All this demands database platforms that can evaluate key biological hypotheses by querying a mind-bending amount of single-cell data. Many established approaches and tools are simply not suitable for this challenge. Current methods require repetitive extract/transform/load operations (data science janitorial work), increasing time and computational overhead with every question asked of the data. Many also significantly constrain the number of total cells/datasets that can be inter-compared.
This is where SciDBTM and REVEALTM apps become quite enabling. Built with a ‘load/QA once – interrogate often’ philosophy, and a natural capacity to scale to evaluate billions of cells in a cost-effective way, the apps utilise capacity on existing cloud-based machines, rather than needing dedicated and expensive hardware.
RM: Where will your application-specific solutions take us next – can you give us a glimpse into the future?
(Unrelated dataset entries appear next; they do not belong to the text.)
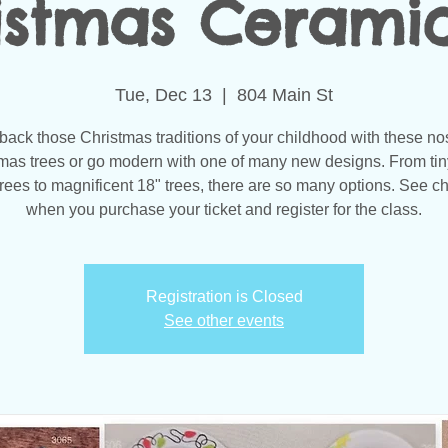
istmas Ceramics
Tue, Dec 13
  |  
804 Main St
back those Christmas traditions of your childhood with these no
mas trees or go modern with one of many new designs. From tin
 trees to magnificent 18" trees, there are so many options. See c
when you purchase your ticket and register for the class.
Registration is Closed
See other events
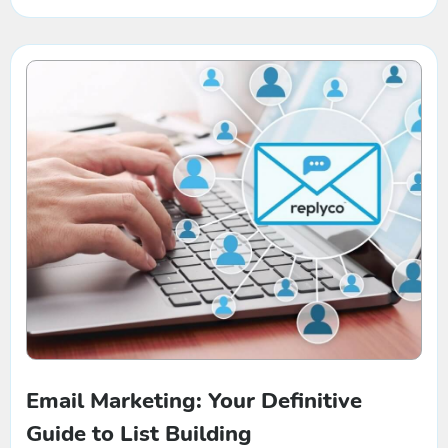
Turnover Ratio
Email Marketing: Your Definitive
Guide to List Building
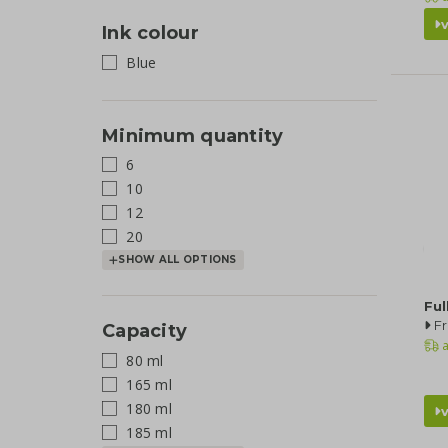
Ink colour
Blue
Minimum quantity
6
10
12
20
SHOW ALL OPTIONS
Ful
F
Capacity
a
80 ml
165 ml
180 ml
185 ml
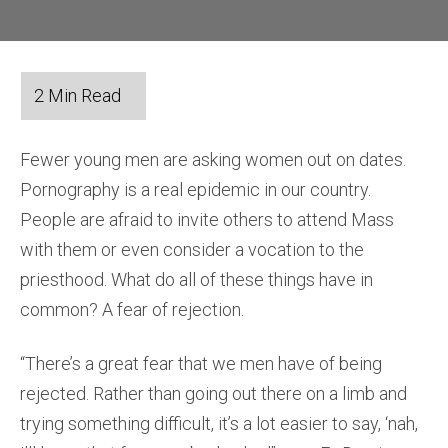
Fewer young men are asking women out on dates.
Pornography is a real epidemic in our country.
People are afraid to invite others to attend Mass
with them or even consider a vocation to the
priesthood. What do all of these things have in
common? A fear of rejection.
“There’s a great fear that we men have of being
rejected. Rather than going out there on a limb and
trying something difficult, it’s a lot easier to say, ‘nah,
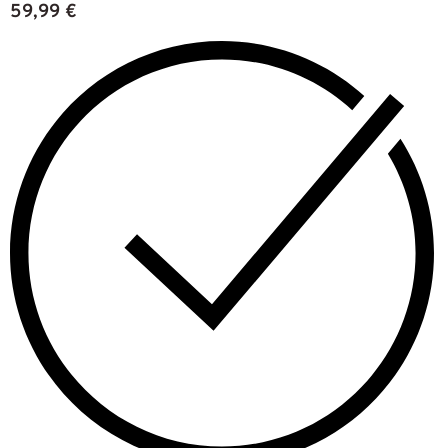
59,99
€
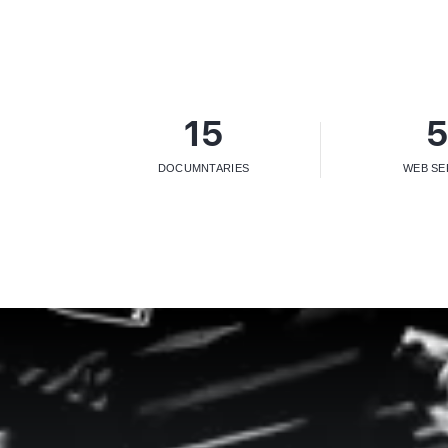
15
DOCUMNTARIES
WEB SE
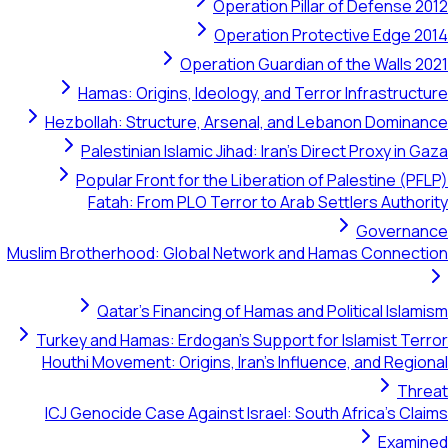
Operation Pillar of Defense 
Operation Protective Edge 
Operation Guardian of the Walls 
Hamas: Origins, Ideology, and Terror Infrastruc
Hezbollah: Structure, Arsenal, and Lebanon Domin
Palestinian Islamic Jihad: Iran's Direct Proxy in 
Popular Front for the Liberation of Palestine (P
Fatah: From PLO Terror to Arab Settlers Autho
Governa
Muslim Brotherhood: Global Network and Hamas Connect
Qatar's Financing of Hamas and Political Isla
Turkey and Hamas: Erdogan's Support for Islamist Te
Houthi Movement: Origins, Iran's Influence, and Regi
Thr
ICJ Genocide Case Against Israel: South Africa's Cl
Exami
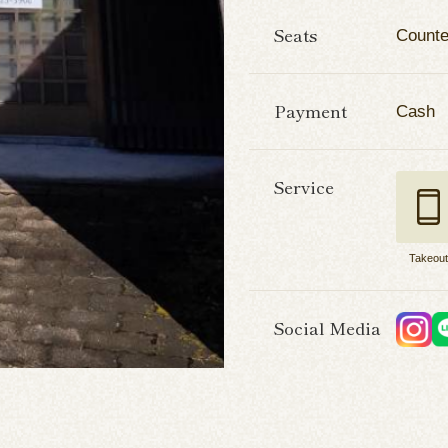
Seats
Counte
Payment
Cash
Service
Takeou
Social Media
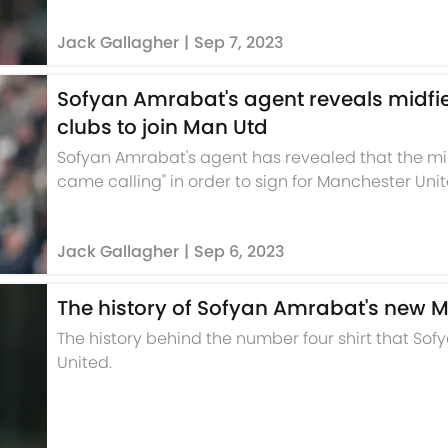
Jack Gallagher
|
Sep 7, 2023
Sofyan Amrabat's agent reveals midfi
clubs to join Man Utd
Sofyan Amrabat's agent has revealed that the mi
came calling" in order to sign for Manchester Unit
Jack Gallagher
|
Sep 6, 2023
The history of Sofyan Amrabat's new 
The history behind the number four shirt that So
United.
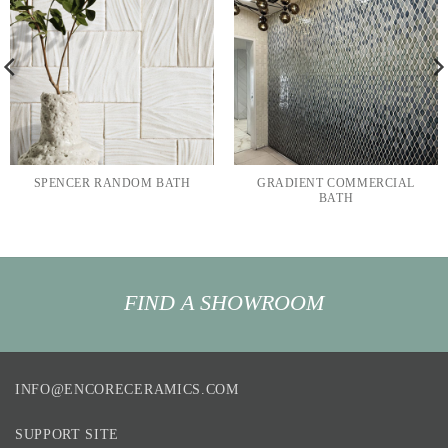
SPENCER RANDOM BATH
GRADIENT COMMERCIAL
BATH
FIND A SHOWROOM
INFO@ENCORECERAMICS.COM
SUPPORT SITE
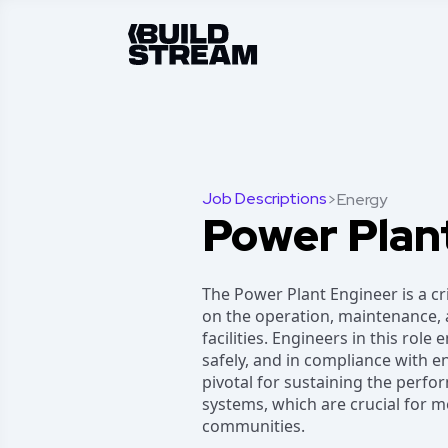
Job Descriptions
>
Energy
Power Plan
The Power Plant Engineer is a cri
on the operation, maintenance,
facilities. Engineers in this role
safely, and in compliance with e
pivotal for sustaining the perf
systems, which are crucial for 
communities.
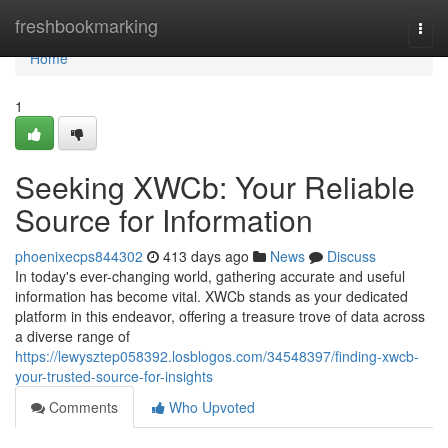
Home
freshbookmarking
Togg
navi
Home
1
Seeking XWCb: Your Reliable
Source for Information
phoenixecps844302
413 days ago
News
Discuss
In today's ever-changing world, gathering accurate and useful
information has become vital. XWCb stands as your dedicated
platform in this endeavor, offering a treasure trove of data across
a diverse range of
https://lewysztep058392.losblogos.com/34548397/finding-xwcb-
your-trusted-source-for-insights
Comments
Who Upvoted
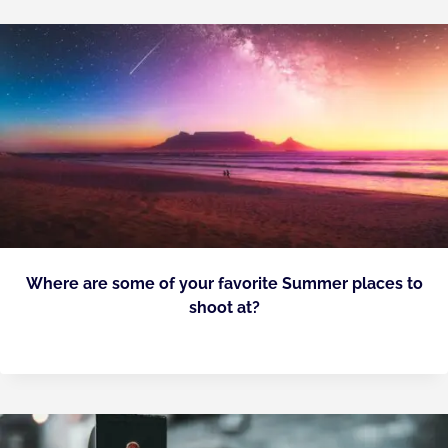
Where are some of your favorite Summer places to
shoot at?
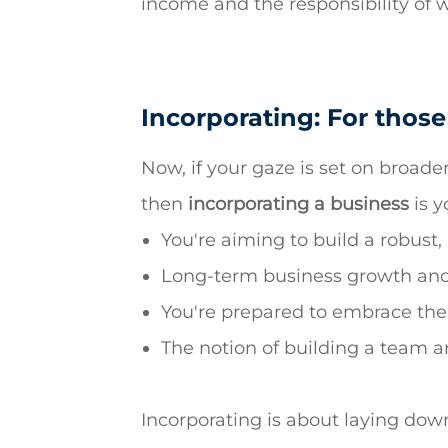
income and the responsibility of 
Incorporating: For those
Now, if your gaze is set on broader
then
incorporating a business
is y
You're aiming to build a robust,
Long-term business growth and e
You're prepared to embrace the 
The notion of building a team an
Incorporating is about laying down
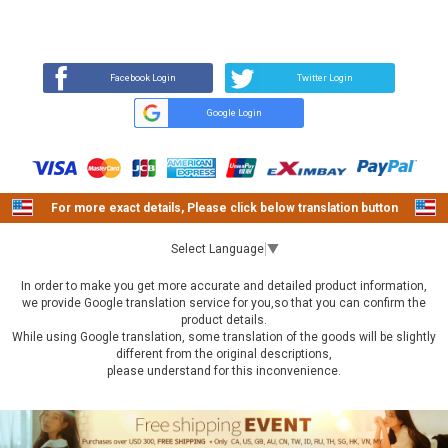
REVIEW
BUY NOW
Q&A
(0)
(0)
Facebook Login
Twitter Login
Google Login
For more exact details, Please click below translation button
Select Language
▼
In order to make you get more accurate and detailed product information,
we provide Google translation service for you,so that you can confirm the
product details.
While using Google translation, some translation of the goods will be slightly
different from the original descriptions,
please understand for this inconvenience.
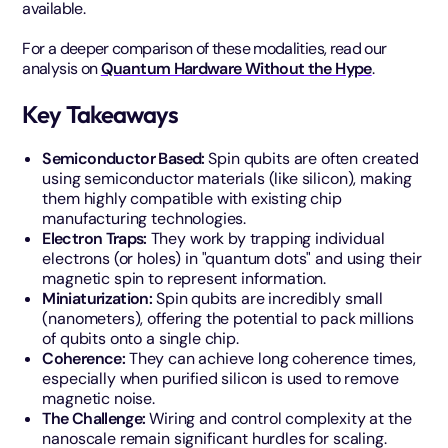
available.
For a deeper comparison of these modalities, read our
analysis on
Quantum Hardware Without the Hype
.
Key Takeaways
Semiconductor Based:
Spin qubits are often created
using semiconductor materials (like silicon), making
them highly compatible with existing chip
manufacturing technologies.
Electron Traps:
They work by trapping individual
electrons (or holes) in "quantum dots" and using their
magnetic spin to represent information.
Miniaturization:
Spin qubits are incredibly small
(nanometers), offering the potential to pack millions
of qubits onto a single chip.
Coherence:
They can achieve long coherence times,
especially when purified silicon is used to remove
magnetic noise.
The Challenge:
Wiring and control complexity at the
nanoscale remain significant hurdles for scaling.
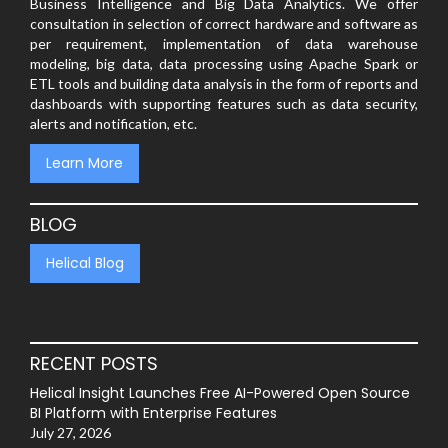
Business Intelligence and Big Data Analytics. We offer
consultation in selection of correct hardware and software as
per requirement, implementation of data warehouse
modeling, big data, data processing using Apache Spark or
ETL tools and building data analysis in the form of reports and
dashboards with supporting features such as data security,
alerts and notification, etc.
Learn More
BLOG
Helical Blog
RECENT POSTS
Helical Insight Launches Free AI-Powered Open Source
BI Platform with Enterprise Features
July 27, 2026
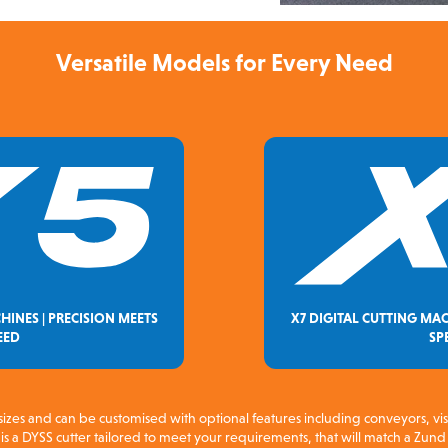
Versatile Models for Every Need
HINES | PRECISION MEETS
X7 DIGITAL CUTTING MAC
EED
SP
sizes and can be customised with optional features including conveyors, vi
s a DYSS cutter tailored to meet your requirements, that will match a Zund 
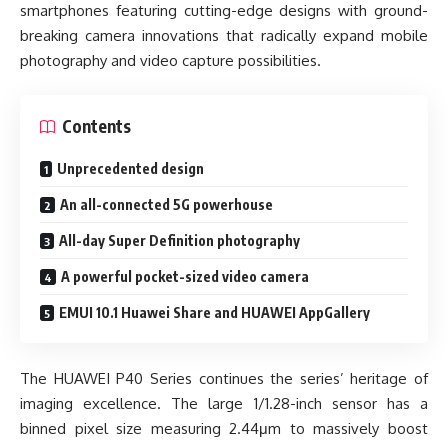
smartphones featuring cutting-edge designs with ground-
breaking camera innovations that radically expand mobile
photography and video capture possibilities.
Contents
Unprecedented design
An all-connected 5G powerhouse
All-day Super Definition photography
A powerful pocket-sized video camera
EMUI 10.1 Huawei Share and HUAWEI AppGallery
The HUAWEI P40 Series continues the series’ heritage of
imaging excellence. The large 1/1.28-inch sensor has a
binned pixel size measuring 2.44μm to massively boost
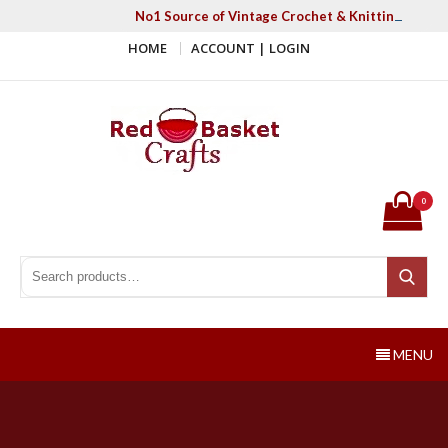
Skip
No1 Source of Vintage Crochet & Knitting Patter
to
HOME
ACCOUNT | LOGIN
content
Red Basket Crafts
#1 Resource of Vintage Knitting & Crochet Patterns
0
Search for:
Search
MENU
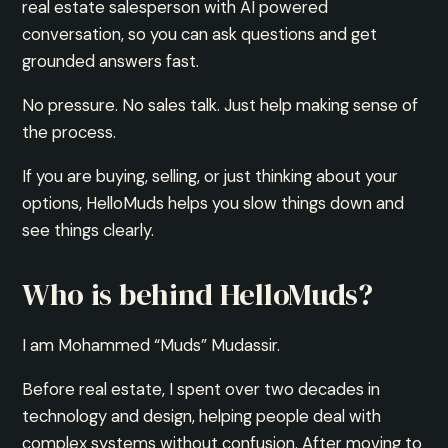
real estate salesperson with AI powered
conversation, so you can ask questions and get
grounded answers fast.
No pressure. No sales talk. Just help making sense of
the process.
If you are buying, selling, or just thinking about your
options, HelloMuds helps you slow things down and
see things clearly.
Who is behind HelloMuds?
I am Mohammed “Muds” Mudassir.
Before real estate, I spent over two decades in
technology and design, helping people deal with
complex systems without confusion. After moving to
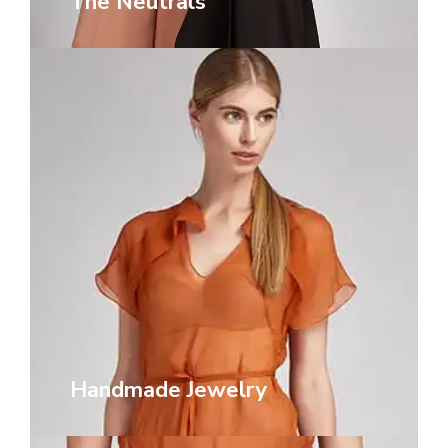
The Neutrals
Handmade Jewelry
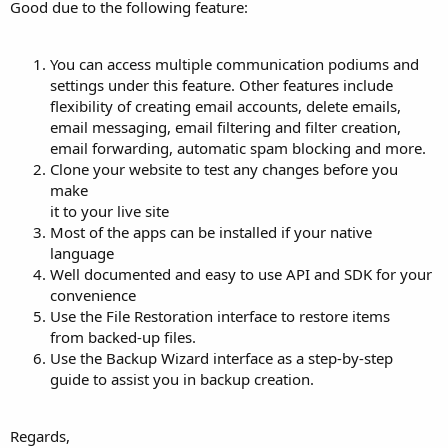
Good due to the following feature:
You can access multiple communication podiums and
settings under this feature. Other features include
flexibility of creating email accounts, delete emails,
email messaging, email filtering and filter creation,
email forwarding, automatic spam blocking and more.
Clone your website to test any changes before you
make
it to your live site
Most of the apps can be installed if your native
language
Well documented and easy to use API and SDK for your
convenience
Use the File Restoration interface to restore items
from backed-up files.
Use the Backup Wizard interface as a step-by-step
guide to assist you in backup creation.
Regards,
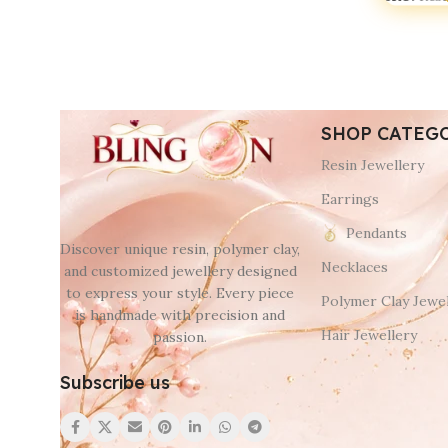
SHOP CATEG
Resin Jewellery
Earrings
Pendants
Discover unique resin, polymer clay,
Necklaces
and customized jewellery designed
to express your style. Every piece
Polymer Clay Jewel
is handmade with precision and
Hair Jewellery
passion.
Subscribe us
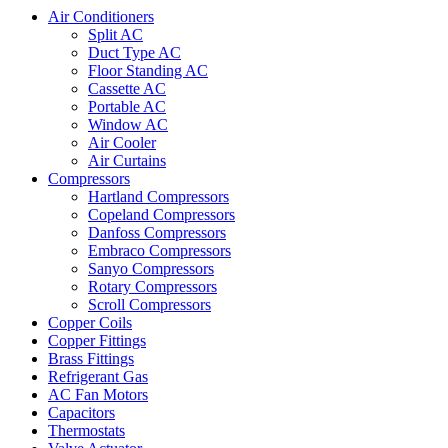
Air Conditioners
Split AC
Duct Type AC
Floor Standing AC
Cassette AC
Portable AC
Window AC
Air Cooler
Air Curtains
Compressors
Hartland Compressors
Copeland Compressors
Danfoss Compressors
Embraco Compressors
Sanyo Compressors
Rotary Compressors
Scroll Compressors
Copper Coils
Copper Fittings
Brass Fittings
Refrigerant Gas
AC Fan Motors
Capacitors
Thermostats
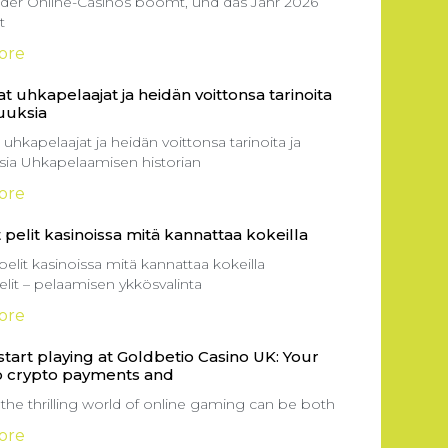
 der Online-Casinos boomt, und das Jahr 2026
t
ore
t uhkapelaajat ja heidän voittonsa tarinoita
suuksia
 uhkapelaajat ja heidän voittonsa tarinoita ja
ksia Uhkapelaamisen historian
ore
 pelit kasinoissa mitä kannattaa kokeilla
pelit kasinoissa mitä kannattaa kokeilla
elit – pelaamisen ykkösvalinta
ore
tart playing at Goldbetio Casino UK: Your
o crypto payments and
 the thrilling world of online gaming can be both
ore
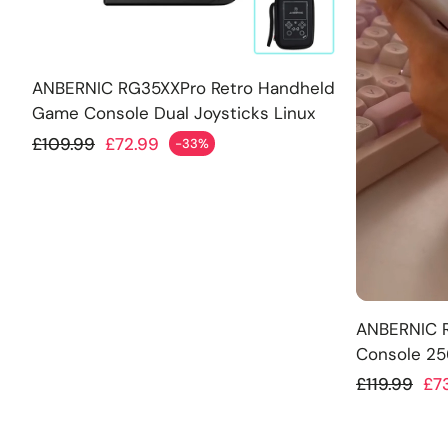
Add
ANBERNIC RG35XXPro Retro Handheld
Game Console Dual Joysticks Linux
OS 256GB
Regular price
£109.99
£72.99
-33%
Sale price
Add
ANBERNIC 
Console 2
Regular p
£119.99
£7
Sale price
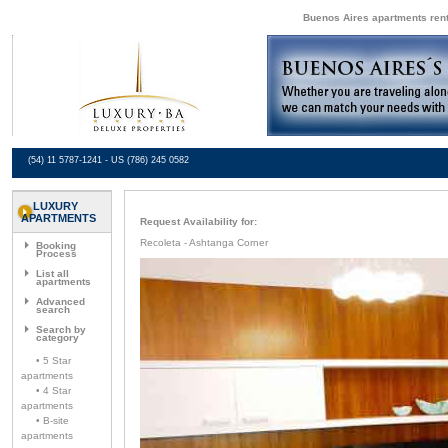
Buenos Aires apartments renta
(54) 11 5787-1241 - US (786) 245 0582
LUXURY
APARTMENTS
Request Availability for:
Recoleta - Ashtanga Corner
Booking
Process
List all
apartments
Advanced
search
Search by
category
• 5 Star
apartments
• 4 Star
apartments
• B-site
apartments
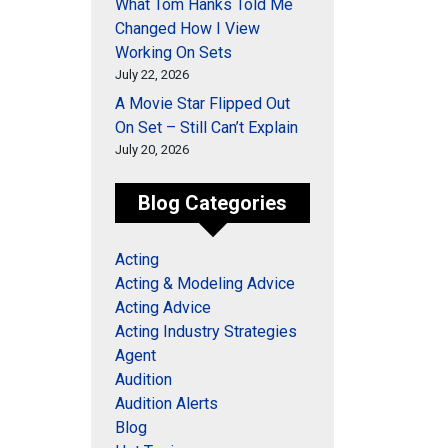
What Tom Hanks Told Me
Changed How I View
Working On Sets
July 22, 2026
A Movie Star Flipped Out
On Set – Still Can’t Explain
July 20, 2026
Blog Categories
Acting
Acting & Modeling Advice
Acting Advice
Acting Industry Strategies
Agent
Audition
Audition Alerts
Blog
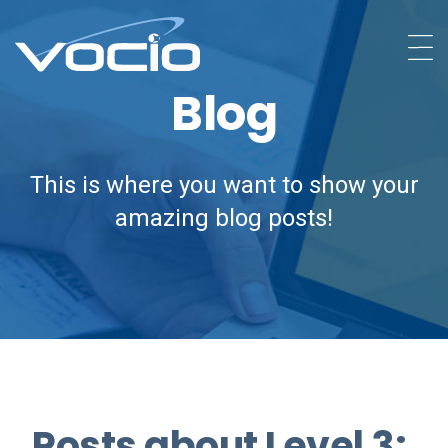
Blog
This is where you want to show your
amazing blog posts!
Posts about Level 3:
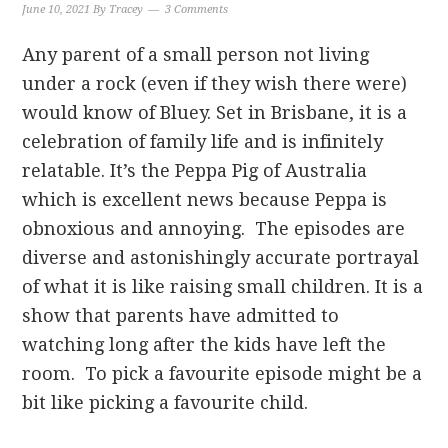
June 10, 2021
By
Tracey
3 Comments
Any parent of a small person not living
under a rock (even if they wish there were)
would know of Bluey. Set in Brisbane, it is a
celebration of family life and is infinitely
relatable. It’s the Peppa Pig of Australia
which is excellent news because Peppa is
obnoxious and annoying. The episodes are
diverse and astonishingly accurate portrayal
of what it is like raising small children. It is a
show that parents have admitted to
watching long after the kids have left the
room. To pick a favourite episode might be a
bit like picking a favourite child.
MM: To channel Freeman Dyson, “New directions in science are launched by new tools much more often than by new concepts.” For the life sciences, new tools encompass both new data-generating instruments and data collection initiatives as well as next generation software to combine and mine that data in unique ways. With our platform, we aspire to enable scientists to do breakthrough science by giving them the ability to ask and answer bigger and more complex questions of their data more easily and more cost-effectively. The result is an increased ability and confidence to make earlier and adaptive change decisions that will guide development, and provide earlier access to complex, real-time data that can detect efficacy and safety signals sooner. Importantly, working in partnership with users, we will continue to expand the analytical, computational and machine-learning capabilities that will help drive their innovation. As vendors introduce new technology and toolkits, the research community is quick to embrace and exploit what becomes the ‘new normal’. In turn, as they solve their problems, new information is generated, new tools and methodologies are developed, and the cycle of discovering ‘new directions’ repeats again.
Marilyn Matz is CEO and co-founder, along with Turing laureate Michael Stonebreaker, of Paradigm4. She also serves on the Board of Directors of Teradyne, a leading supplier of automation equipment for test and industrial applications.